ESA and Airbus engineers used Model-Based Design with MATLAB and Simulink to create the USACDF, which enables closed-loop simulation and verification of control algorithms with physical models.
Working in Simulink, the engineers were able to compensate for dynamic unbalance caused by uneven distribution of propellant. They coupled the plant model to a computational fluid dynamics (CFD) solver to analyze the effects of propellant sloshing via closed-loop simulations.
Using Simulink Design Optimization™ they performed optimizations to find the worst-case scenario of the separation process by identifying values for the mass, center-of-gravity offset, and other system uncertainties that maximize the pointing error of the system.
A mission and vehicle management state machine was developed in Stateflow® to model the sequential decision logic for normal operations and failure modes.
The team added comments to the model and used Requirements Toolbox™ to link elements of the model to system requirements defined in a Microsoft® Word® document. Later, the team used Simulink Report Generator™ to create documentation that incorporated the comments, the linked requirements, and the simulation results for each requirement.
The engineers used Simscape Multibody™ to create a 3D mechanical model of the separation mechanism and Simscape Fluids™ for models of the pipelines and valves for the cold gas and hydrazine thrusters. Their Simscape model included pipeline leaks, stuck valves, and other separation malfunctions.

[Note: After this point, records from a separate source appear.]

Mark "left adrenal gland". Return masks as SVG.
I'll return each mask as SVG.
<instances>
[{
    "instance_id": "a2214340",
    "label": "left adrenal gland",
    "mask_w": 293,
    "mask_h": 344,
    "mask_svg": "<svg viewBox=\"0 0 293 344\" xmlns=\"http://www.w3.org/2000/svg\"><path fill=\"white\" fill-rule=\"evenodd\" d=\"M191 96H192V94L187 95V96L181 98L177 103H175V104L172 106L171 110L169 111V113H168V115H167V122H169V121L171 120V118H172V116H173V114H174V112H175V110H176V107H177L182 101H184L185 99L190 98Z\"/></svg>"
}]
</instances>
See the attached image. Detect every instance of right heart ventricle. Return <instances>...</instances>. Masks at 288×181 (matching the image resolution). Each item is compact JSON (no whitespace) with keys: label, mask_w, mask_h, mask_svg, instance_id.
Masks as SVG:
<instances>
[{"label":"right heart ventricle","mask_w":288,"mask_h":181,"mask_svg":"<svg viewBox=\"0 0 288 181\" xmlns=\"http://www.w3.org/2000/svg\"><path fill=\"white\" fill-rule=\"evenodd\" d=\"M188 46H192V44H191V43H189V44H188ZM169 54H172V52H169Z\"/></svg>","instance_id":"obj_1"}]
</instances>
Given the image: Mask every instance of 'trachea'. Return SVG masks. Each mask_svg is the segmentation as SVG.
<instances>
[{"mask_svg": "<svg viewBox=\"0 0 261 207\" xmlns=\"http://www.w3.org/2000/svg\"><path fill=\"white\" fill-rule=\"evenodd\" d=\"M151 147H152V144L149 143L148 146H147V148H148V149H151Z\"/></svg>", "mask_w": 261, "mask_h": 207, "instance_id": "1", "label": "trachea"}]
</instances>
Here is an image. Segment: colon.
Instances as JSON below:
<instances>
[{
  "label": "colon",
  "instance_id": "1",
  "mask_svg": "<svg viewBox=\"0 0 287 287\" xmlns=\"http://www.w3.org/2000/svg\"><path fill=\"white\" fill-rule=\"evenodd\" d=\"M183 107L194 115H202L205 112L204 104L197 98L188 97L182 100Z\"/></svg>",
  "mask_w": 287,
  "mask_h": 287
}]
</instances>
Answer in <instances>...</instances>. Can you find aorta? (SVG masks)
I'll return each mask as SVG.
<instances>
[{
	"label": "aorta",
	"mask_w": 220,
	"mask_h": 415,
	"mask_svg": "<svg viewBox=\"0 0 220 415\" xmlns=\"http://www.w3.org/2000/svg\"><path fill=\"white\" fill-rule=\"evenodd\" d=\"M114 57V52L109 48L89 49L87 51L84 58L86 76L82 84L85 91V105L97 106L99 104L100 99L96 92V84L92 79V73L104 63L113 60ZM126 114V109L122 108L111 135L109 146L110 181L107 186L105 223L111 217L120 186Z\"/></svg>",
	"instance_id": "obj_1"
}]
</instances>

This enabled them to exercise their control algorithms more completely.
Using Embedded Coder®, they generated C code from their controller model, and checked the code for run-time errors using Polyspace Bug Finder™. After verifying this code with software-in-the-loop tests, the team used it to conduct real-time tests on dSPACE® hardware and later processor-in-the-loop (PIL) tests on ESA LEON2 processors.

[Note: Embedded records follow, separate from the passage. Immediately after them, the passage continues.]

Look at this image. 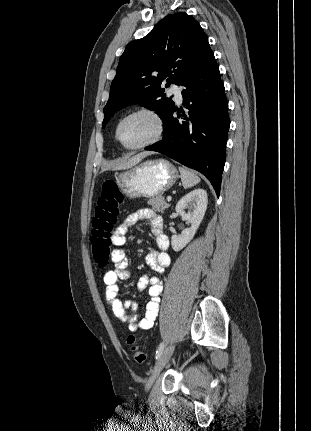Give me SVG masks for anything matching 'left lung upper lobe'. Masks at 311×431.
Masks as SVG:
<instances>
[{
    "label": "left lung upper lobe",
    "instance_id": "5c2ea615",
    "mask_svg": "<svg viewBox=\"0 0 311 431\" xmlns=\"http://www.w3.org/2000/svg\"><path fill=\"white\" fill-rule=\"evenodd\" d=\"M208 49L203 29L184 12L166 16L147 36L129 43L111 84L103 127L118 110L131 104L157 111L164 121L174 102L161 85L165 81V87L180 85Z\"/></svg>",
    "mask_w": 311,
    "mask_h": 431
}]
</instances>
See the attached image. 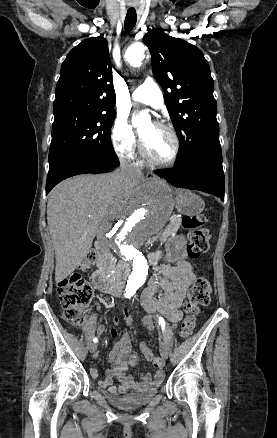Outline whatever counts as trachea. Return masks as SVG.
Returning a JSON list of instances; mask_svg holds the SVG:
<instances>
[{"label": "trachea", "mask_w": 277, "mask_h": 438, "mask_svg": "<svg viewBox=\"0 0 277 438\" xmlns=\"http://www.w3.org/2000/svg\"><path fill=\"white\" fill-rule=\"evenodd\" d=\"M137 14L135 8L131 7L127 10L124 29L126 33H130L136 25Z\"/></svg>", "instance_id": "trachea-1"}]
</instances>
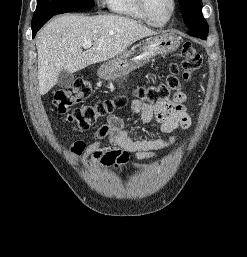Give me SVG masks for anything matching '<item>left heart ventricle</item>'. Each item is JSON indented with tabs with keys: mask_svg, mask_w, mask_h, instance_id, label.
Listing matches in <instances>:
<instances>
[{
	"mask_svg": "<svg viewBox=\"0 0 247 257\" xmlns=\"http://www.w3.org/2000/svg\"><path fill=\"white\" fill-rule=\"evenodd\" d=\"M148 8L156 21H163L170 15L172 3L171 0H148Z\"/></svg>",
	"mask_w": 247,
	"mask_h": 257,
	"instance_id": "left-heart-ventricle-1",
	"label": "left heart ventricle"
}]
</instances>
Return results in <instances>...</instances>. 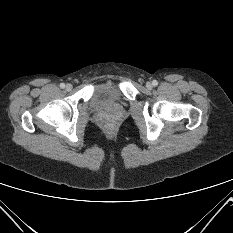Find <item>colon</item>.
<instances>
[{"label": "colon", "mask_w": 233, "mask_h": 233, "mask_svg": "<svg viewBox=\"0 0 233 233\" xmlns=\"http://www.w3.org/2000/svg\"><path fill=\"white\" fill-rule=\"evenodd\" d=\"M112 129H113V125L111 123H108L106 125V130L110 132V131H112Z\"/></svg>", "instance_id": "obj_1"}]
</instances>
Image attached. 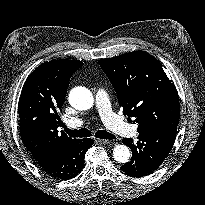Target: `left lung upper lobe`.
Listing matches in <instances>:
<instances>
[{"label":"left lung upper lobe","mask_w":205,"mask_h":205,"mask_svg":"<svg viewBox=\"0 0 205 205\" xmlns=\"http://www.w3.org/2000/svg\"><path fill=\"white\" fill-rule=\"evenodd\" d=\"M98 63L111 81L123 113L138 123L139 133L177 128L178 93L156 58L139 50Z\"/></svg>","instance_id":"1"}]
</instances>
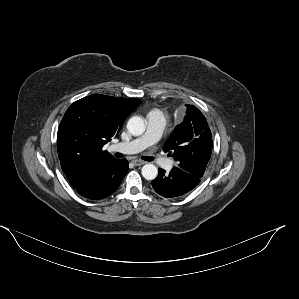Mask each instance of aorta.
Segmentation results:
<instances>
[{"label":"aorta","mask_w":299,"mask_h":299,"mask_svg":"<svg viewBox=\"0 0 299 299\" xmlns=\"http://www.w3.org/2000/svg\"><path fill=\"white\" fill-rule=\"evenodd\" d=\"M127 129L134 136L142 135L146 129V121L142 117L133 116L127 123ZM141 173L146 180H154L158 175V168L153 164H145Z\"/></svg>","instance_id":"762f6f07"}]
</instances>
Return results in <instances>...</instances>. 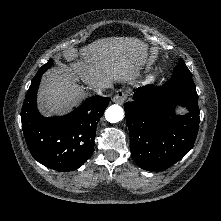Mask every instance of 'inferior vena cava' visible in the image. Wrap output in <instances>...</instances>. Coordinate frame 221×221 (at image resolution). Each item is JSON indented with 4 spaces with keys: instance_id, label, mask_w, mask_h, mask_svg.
I'll return each mask as SVG.
<instances>
[{
    "instance_id": "obj_1",
    "label": "inferior vena cava",
    "mask_w": 221,
    "mask_h": 221,
    "mask_svg": "<svg viewBox=\"0 0 221 221\" xmlns=\"http://www.w3.org/2000/svg\"><path fill=\"white\" fill-rule=\"evenodd\" d=\"M111 85H107L105 88H97L95 89V92L98 94V95H103V92L106 88H110Z\"/></svg>"
}]
</instances>
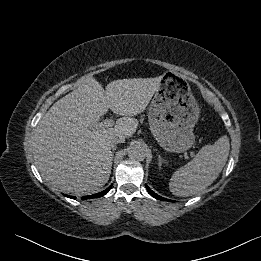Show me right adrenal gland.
<instances>
[{
    "mask_svg": "<svg viewBox=\"0 0 261 261\" xmlns=\"http://www.w3.org/2000/svg\"><path fill=\"white\" fill-rule=\"evenodd\" d=\"M116 149V147L114 146V147H112V151L114 152V150Z\"/></svg>",
    "mask_w": 261,
    "mask_h": 261,
    "instance_id": "2a0ac1e0",
    "label": "right adrenal gland"
}]
</instances>
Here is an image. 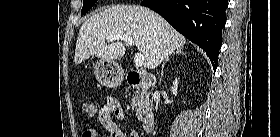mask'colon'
Returning a JSON list of instances; mask_svg holds the SVG:
<instances>
[{"instance_id": "5ec220e1", "label": "colon", "mask_w": 280, "mask_h": 137, "mask_svg": "<svg viewBox=\"0 0 280 137\" xmlns=\"http://www.w3.org/2000/svg\"><path fill=\"white\" fill-rule=\"evenodd\" d=\"M81 109L88 117H95L98 113L99 107L95 101L92 100H83L81 102ZM85 133V132H84ZM84 136V134H83ZM90 137L91 135H87Z\"/></svg>"}]
</instances>
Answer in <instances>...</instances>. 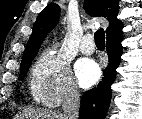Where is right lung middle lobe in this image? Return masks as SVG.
Segmentation results:
<instances>
[{
    "label": "right lung middle lobe",
    "mask_w": 142,
    "mask_h": 119,
    "mask_svg": "<svg viewBox=\"0 0 142 119\" xmlns=\"http://www.w3.org/2000/svg\"><path fill=\"white\" fill-rule=\"evenodd\" d=\"M31 60H29L28 62L24 63L22 66H21V72H20V78L23 79L29 69V66L31 64Z\"/></svg>",
    "instance_id": "right-lung-middle-lobe-1"
}]
</instances>
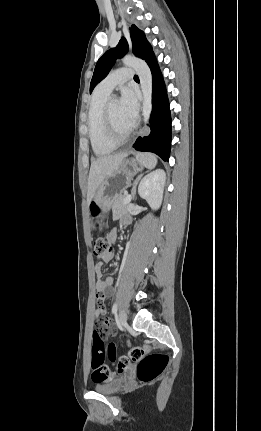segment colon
I'll return each instance as SVG.
<instances>
[{
  "label": "colon",
  "instance_id": "obj_1",
  "mask_svg": "<svg viewBox=\"0 0 261 431\" xmlns=\"http://www.w3.org/2000/svg\"><path fill=\"white\" fill-rule=\"evenodd\" d=\"M97 212V208H93ZM93 251L95 257L101 259L110 253V245L104 238H97L94 241ZM97 331V330H96ZM94 332L92 347V374L91 382L96 386L101 383L119 382L120 373H125L131 361L137 362V376L141 382L148 383L157 379L164 371L168 363V356L161 353L147 354L146 347H131L128 355L117 358L116 345L111 343L108 346L107 354L111 361L117 362L115 370H110L105 364V348L102 337Z\"/></svg>",
  "mask_w": 261,
  "mask_h": 431
}]
</instances>
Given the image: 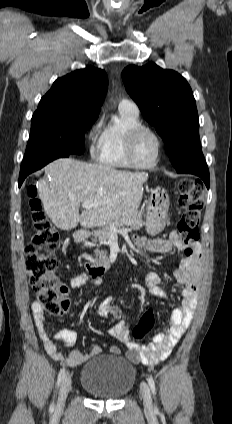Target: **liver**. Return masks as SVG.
I'll list each match as a JSON object with an SVG mask.
<instances>
[{
  "instance_id": "6515ba94",
  "label": "liver",
  "mask_w": 232,
  "mask_h": 424,
  "mask_svg": "<svg viewBox=\"0 0 232 424\" xmlns=\"http://www.w3.org/2000/svg\"><path fill=\"white\" fill-rule=\"evenodd\" d=\"M50 185L39 182L38 193L46 215L62 230L108 225L135 213L143 197L145 172L119 171L72 158H60L46 168ZM85 201L96 205L79 214Z\"/></svg>"
}]
</instances>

The resulting USACDF is used to build demonstrators for complex orbital servicing mission operations concepts.
- Design iterations reduced from one week to one day. “With Model-Based Design I can complete in one day design iterations that would take a week with our former approach,” says Hans Strauch, senior GNC expert at Airbus. Bennani adds, “We need less iteration than we did before because we can perform simulations that span multiple domains.”
- Failure modes modeled and eliminated. “Closed-loop simulations in Simulink enabled us to answer questions at the system level that we were previously unable to answer in such an exact way,” Bennani says. “We can explain to the system engineer where problems could arise during complex operations and show at a high level the effect of specific design choices.”
- Comprehensive design framework established. “Model-Based Design enabled us to create a framework for designing flight controllers with state-of-the art robust control design algorithms, creating multidomain physical models, tuning the design through optimization, and generating code for PIL testing on target hardware—all in the same environment,” says Strauch.